忖度自己的主子也不願意惹上錦衣衛,孔葉只得恨恨地放下了手,卻仍是不願意就此放過好容易逮著的人。須臾,那幾個錦衣衛校尉左右讓開,卻是一個年輕人慢悠悠地踱了進來。只見他身穿大紅五彩雲霞紋的錦袍,腳踏鹿皮靴,面白無鬚,只是眼神中透著陰鶩。由於常常跟著各方勳貴官員打交道,他一下子就認出了這個人,那盛氣登時少了一半。
倘若是從前,打著左右逢源主意的陸豐看到剛剛這種情形必定是當作沒看到,但他剛剛和張越分手,已經下定了決心,走到近前便眯縫眼睛淡淡地說道:「這兒是京師,你們兩個大庭廣眾之下對一個姑娘家拉拉扯扯的,難道就不怕敗壞安陽王的名聲?」
驚魂未定的翠墨髮現有人出面解圍,頓時鬆了一口大氣。她卻不敢在這裡久留,挪動了幾步就趕緊一頭逃出了萬香齋。踉踉蹌蹌奔出了十幾步,她聽到身後依稀傳來了一個叫嚷聲,頓時更加慌張了起來,瞧見旁邊有一條小巷就慌不擇路地跑了進去。好容易來到小巷的盡頭,感到背後不遠處彷彿有好些腳步聲,她更是本能地往前奔去,險些一頭撞上了別人。
「姑娘走路也該小心些……咦,你是翠墨?」
聽得這個聲音,翠墨這才抬起頭,認出那人頓時大喜。來不及解說,她就看到一輛馬車停在那人旁邊,慌忙爬上車去。而忽然遇到這種古怪的情形,張越不禁四下裡望了望,發現並沒有人攆在這丫頭身後,心中頓得奇怪,忖度片刻方才一撩袍角上了車。

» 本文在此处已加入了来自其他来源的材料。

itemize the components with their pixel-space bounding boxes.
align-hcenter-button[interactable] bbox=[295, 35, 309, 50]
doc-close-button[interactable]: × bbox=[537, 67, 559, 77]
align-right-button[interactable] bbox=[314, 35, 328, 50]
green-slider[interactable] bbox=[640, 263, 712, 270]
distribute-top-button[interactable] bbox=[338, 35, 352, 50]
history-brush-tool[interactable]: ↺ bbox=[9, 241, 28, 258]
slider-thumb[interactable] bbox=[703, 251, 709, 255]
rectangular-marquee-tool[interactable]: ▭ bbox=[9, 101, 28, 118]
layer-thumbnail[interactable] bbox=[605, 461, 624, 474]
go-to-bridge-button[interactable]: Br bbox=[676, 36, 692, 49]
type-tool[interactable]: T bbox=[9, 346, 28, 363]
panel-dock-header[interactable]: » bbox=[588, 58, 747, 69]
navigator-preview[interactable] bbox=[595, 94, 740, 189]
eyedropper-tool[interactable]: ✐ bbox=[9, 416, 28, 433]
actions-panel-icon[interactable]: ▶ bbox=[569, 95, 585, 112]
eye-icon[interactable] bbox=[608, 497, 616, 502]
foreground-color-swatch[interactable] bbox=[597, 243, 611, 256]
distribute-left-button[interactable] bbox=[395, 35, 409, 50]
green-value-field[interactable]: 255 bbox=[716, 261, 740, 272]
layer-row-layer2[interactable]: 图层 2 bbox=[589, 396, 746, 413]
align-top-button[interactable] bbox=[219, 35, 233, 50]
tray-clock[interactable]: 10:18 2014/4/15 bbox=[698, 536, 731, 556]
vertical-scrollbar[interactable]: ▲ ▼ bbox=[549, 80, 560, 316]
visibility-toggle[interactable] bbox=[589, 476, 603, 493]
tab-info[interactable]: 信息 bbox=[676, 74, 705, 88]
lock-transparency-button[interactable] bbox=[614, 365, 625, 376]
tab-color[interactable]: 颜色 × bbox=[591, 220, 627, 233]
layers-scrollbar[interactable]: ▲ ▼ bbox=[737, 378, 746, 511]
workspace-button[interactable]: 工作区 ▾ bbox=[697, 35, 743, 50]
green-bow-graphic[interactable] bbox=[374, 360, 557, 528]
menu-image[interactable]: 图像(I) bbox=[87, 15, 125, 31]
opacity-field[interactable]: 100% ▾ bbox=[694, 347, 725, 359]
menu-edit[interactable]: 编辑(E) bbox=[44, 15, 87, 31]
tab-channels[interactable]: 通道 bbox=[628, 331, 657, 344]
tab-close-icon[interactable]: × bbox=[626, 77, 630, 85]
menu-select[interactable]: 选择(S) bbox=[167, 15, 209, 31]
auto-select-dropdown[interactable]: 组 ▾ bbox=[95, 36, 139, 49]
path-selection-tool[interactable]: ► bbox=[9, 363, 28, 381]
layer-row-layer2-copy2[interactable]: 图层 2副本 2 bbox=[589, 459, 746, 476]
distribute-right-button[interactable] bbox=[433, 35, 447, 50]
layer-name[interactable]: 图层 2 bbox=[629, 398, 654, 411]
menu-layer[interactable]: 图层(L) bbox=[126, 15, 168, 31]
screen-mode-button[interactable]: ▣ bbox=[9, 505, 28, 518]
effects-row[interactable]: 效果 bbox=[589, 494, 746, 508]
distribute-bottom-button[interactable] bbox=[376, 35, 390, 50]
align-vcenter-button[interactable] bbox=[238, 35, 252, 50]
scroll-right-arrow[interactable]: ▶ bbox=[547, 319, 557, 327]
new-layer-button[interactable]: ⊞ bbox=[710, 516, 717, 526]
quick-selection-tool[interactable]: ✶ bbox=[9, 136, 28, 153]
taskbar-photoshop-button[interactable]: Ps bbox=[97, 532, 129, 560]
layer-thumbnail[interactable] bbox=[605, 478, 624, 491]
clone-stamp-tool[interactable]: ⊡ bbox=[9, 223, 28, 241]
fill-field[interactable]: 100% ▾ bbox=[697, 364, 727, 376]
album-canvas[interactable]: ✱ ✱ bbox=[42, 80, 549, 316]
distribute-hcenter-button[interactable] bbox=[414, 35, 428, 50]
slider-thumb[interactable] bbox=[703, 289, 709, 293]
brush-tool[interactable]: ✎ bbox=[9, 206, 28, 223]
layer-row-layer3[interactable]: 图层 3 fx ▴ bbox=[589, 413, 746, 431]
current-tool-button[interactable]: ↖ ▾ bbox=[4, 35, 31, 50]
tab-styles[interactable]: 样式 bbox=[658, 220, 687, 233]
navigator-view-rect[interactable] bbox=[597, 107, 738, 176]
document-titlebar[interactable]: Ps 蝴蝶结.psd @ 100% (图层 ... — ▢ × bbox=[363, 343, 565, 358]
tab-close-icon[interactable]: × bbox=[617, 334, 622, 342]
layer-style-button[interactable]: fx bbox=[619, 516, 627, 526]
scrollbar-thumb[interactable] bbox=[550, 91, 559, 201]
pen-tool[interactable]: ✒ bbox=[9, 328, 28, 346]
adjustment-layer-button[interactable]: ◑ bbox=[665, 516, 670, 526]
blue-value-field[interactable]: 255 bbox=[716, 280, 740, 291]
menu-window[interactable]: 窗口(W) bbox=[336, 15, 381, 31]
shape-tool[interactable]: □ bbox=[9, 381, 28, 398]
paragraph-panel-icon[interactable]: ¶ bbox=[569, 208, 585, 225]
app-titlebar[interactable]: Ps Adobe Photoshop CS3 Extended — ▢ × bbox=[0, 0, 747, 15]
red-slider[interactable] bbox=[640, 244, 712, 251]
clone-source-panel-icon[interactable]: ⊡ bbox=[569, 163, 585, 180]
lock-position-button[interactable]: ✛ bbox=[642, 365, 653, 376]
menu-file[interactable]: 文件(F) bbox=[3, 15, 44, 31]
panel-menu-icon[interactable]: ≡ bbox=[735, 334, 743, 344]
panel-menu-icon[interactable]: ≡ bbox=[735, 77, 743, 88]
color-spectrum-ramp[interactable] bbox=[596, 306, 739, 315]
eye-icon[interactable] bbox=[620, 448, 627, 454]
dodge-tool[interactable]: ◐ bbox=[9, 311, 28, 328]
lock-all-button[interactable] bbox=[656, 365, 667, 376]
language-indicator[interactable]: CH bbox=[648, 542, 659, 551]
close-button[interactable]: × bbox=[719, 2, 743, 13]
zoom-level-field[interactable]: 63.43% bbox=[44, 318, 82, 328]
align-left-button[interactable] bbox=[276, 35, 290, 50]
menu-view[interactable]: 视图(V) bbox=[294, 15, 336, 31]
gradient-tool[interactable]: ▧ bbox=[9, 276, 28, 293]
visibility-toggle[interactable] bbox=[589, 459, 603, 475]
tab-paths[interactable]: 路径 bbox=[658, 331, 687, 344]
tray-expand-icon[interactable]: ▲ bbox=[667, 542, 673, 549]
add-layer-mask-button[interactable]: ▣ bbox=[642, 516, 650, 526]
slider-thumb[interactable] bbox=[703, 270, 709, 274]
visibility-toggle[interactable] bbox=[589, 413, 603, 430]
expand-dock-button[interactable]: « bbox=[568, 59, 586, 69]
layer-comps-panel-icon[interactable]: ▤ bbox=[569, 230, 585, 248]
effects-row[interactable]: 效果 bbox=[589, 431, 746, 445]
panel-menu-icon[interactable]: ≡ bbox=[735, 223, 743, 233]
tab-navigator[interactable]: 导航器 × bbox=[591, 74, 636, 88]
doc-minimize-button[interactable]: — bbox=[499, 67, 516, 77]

上車之後,他就看到翠墨抱著膝蓋縮在車子角落裡,身子仍在簌簌發抖,當下竟是想起了當初大相國寺那個怯生生連話都不太會說的小女孩。輕輕喚了一聲之後,見她抬起了頭,他就開口問道:「外頭沒人追你,你怎麼這般模樣?」
翠墨卻好似完全沒聽見似的,竟是更緊地抱住了雙膝,嘴裡不停地喃喃自語了起來。孟家的男男女女要為孟賢和吳夫人守孝,而她也一直都是渾身縞素。除了孟敏和孟韜孟繁兄弟之外,沒人知道她是在為死去的爹孃守孝。她一直都強迫自己忘記父母的死,可今天遇上了孔葉,那些一直被她死死摁著的往事一下子全都翻湧上了心頭,讓她幾乎陷入了瘋狂。
張越越看她越覺得不對勁,正打算吩咐車伕找一家醫館,卻忽然聽清楚了她那話語中的幾個字,頓時留心了起來。雖說翠墨的語意含糊不清,但他原本就對去年那場事變知之甚深,此時一面聽一面揣摩,原本缺失的那幾塊東西漸漸被他拼湊了出來。想到康家一家三口原本雖說貧賤,卻還能彼此相依,如今卻只剩下了翠墨一個人,他頓時感到心裡不是滋味。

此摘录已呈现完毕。